> [AIM OF THE TASK]: A partial copy is required: transcribe exactly the lines from the one containing "Is an English" through the last line below, without any pictures.

> [MATERIAL FOR THIS TASK]:
════════════════

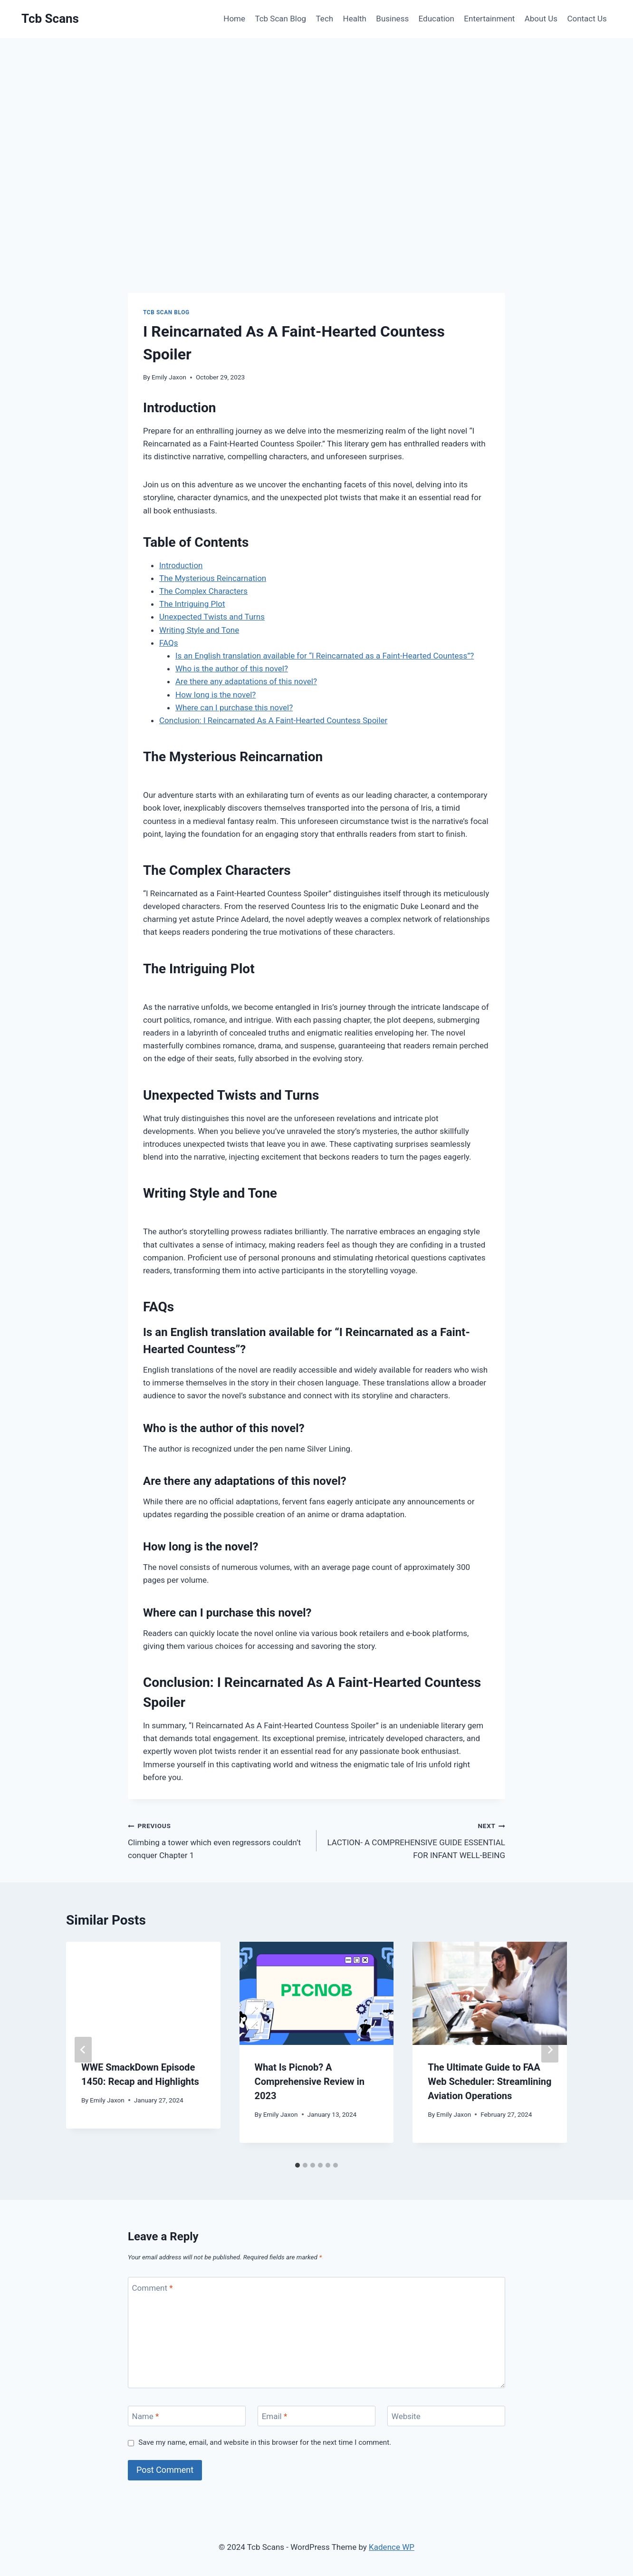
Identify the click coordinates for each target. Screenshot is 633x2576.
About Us (541, 18)
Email (275, 2416)
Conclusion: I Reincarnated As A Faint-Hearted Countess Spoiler (273, 720)
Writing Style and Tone (199, 630)
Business (392, 18)
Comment (152, 2287)
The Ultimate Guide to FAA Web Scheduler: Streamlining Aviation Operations (489, 2081)
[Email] (316, 2416)
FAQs (168, 643)
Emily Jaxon (169, 377)
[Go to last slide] (83, 2050)
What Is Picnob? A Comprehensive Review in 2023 (309, 2081)
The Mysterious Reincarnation (212, 578)
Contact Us (586, 18)
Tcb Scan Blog (280, 18)
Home (234, 18)
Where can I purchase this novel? (234, 707)
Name (145, 2416)
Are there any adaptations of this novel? (246, 681)
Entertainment (489, 18)
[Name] (187, 2416)
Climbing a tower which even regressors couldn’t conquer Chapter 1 (218, 1839)
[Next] (549, 2050)
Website (406, 2416)
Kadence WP (391, 2547)
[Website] (446, 2416)
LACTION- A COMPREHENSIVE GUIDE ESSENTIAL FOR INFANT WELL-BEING (415, 1839)
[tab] (297, 2165)
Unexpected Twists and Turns (212, 616)
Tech (325, 18)
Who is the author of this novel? (231, 668)
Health (354, 18)
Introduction (181, 565)
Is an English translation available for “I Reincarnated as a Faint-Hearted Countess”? (324, 655)
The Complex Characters (203, 591)
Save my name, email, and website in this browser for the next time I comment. (264, 2442)
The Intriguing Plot (192, 604)
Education (436, 18)
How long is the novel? (215, 694)
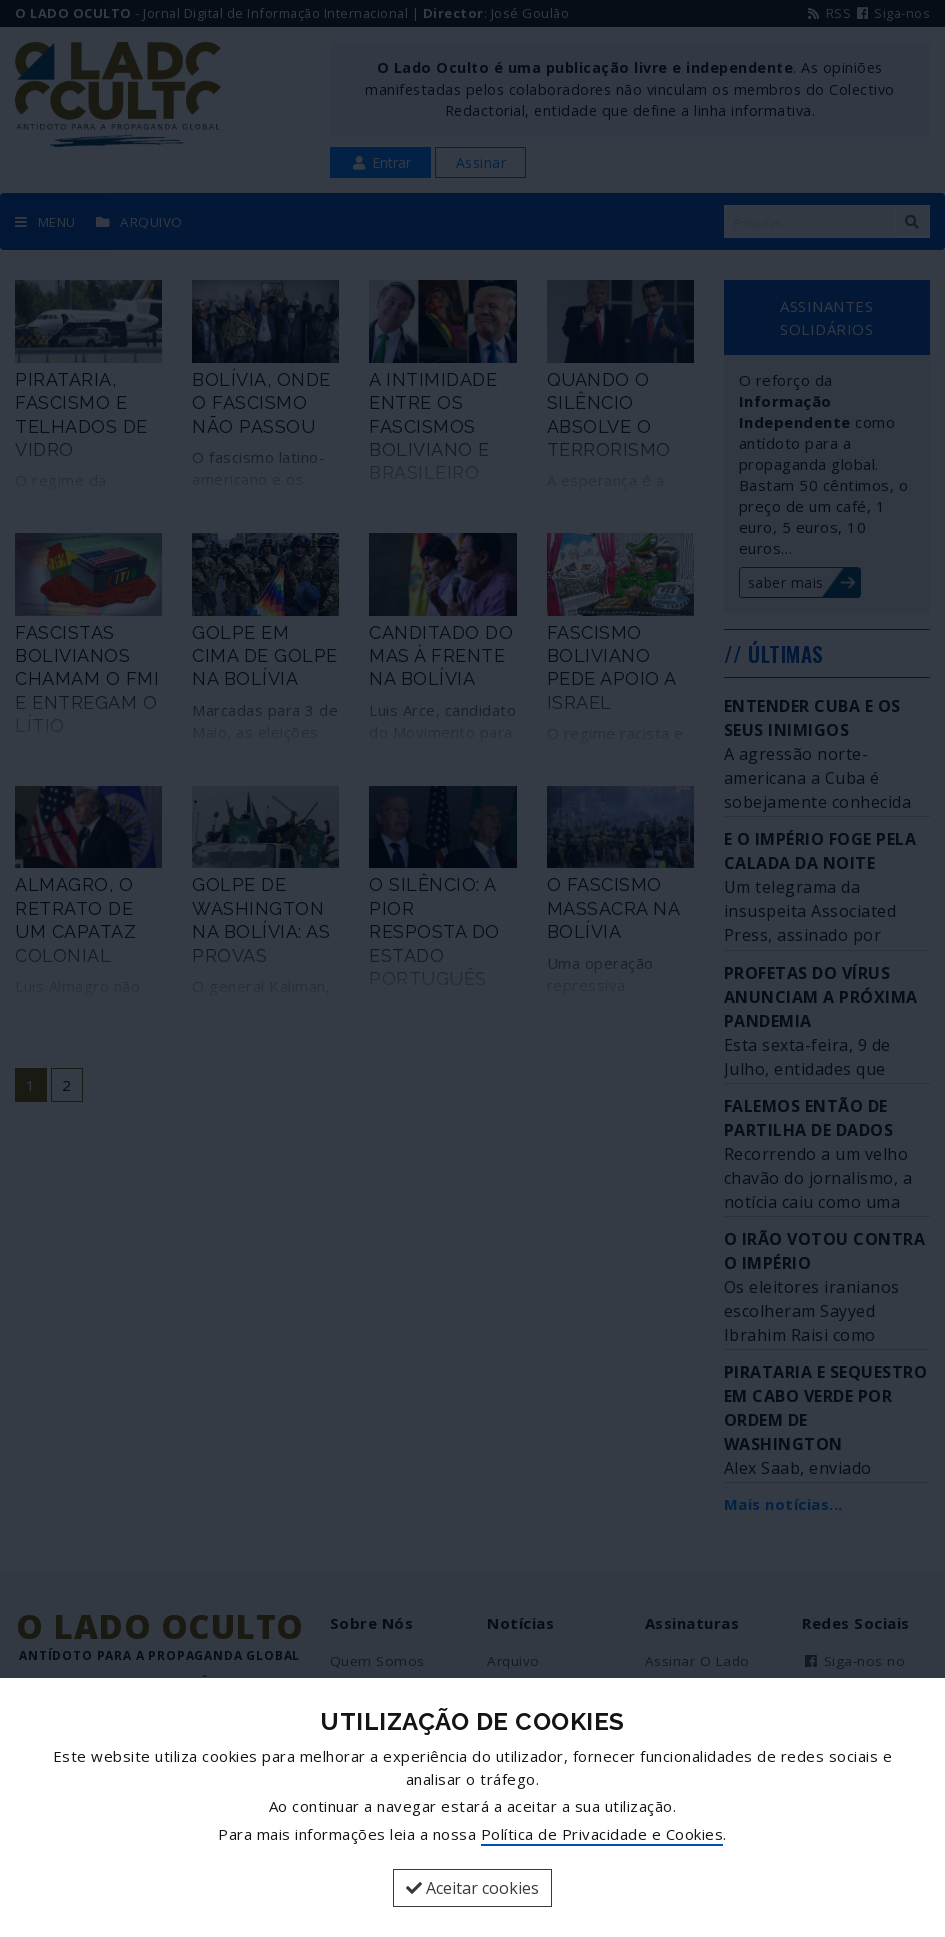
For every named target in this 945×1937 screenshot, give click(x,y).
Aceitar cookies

════════════════

> [RESPONSE]:
Is an English translation available for “I Reincarnated as a Faint-Hearted Countess”? (324, 655)
The Complex Characters (203, 591)
Save my name, email, and website in this browser for the next time I comment. (264, 2442)
The Intriguing Plot (192, 604)
Education (436, 18)
How long is the novel? (215, 694)
For every named target in this 945×1937 screenshot, give click(x,y).
Aceitar cookies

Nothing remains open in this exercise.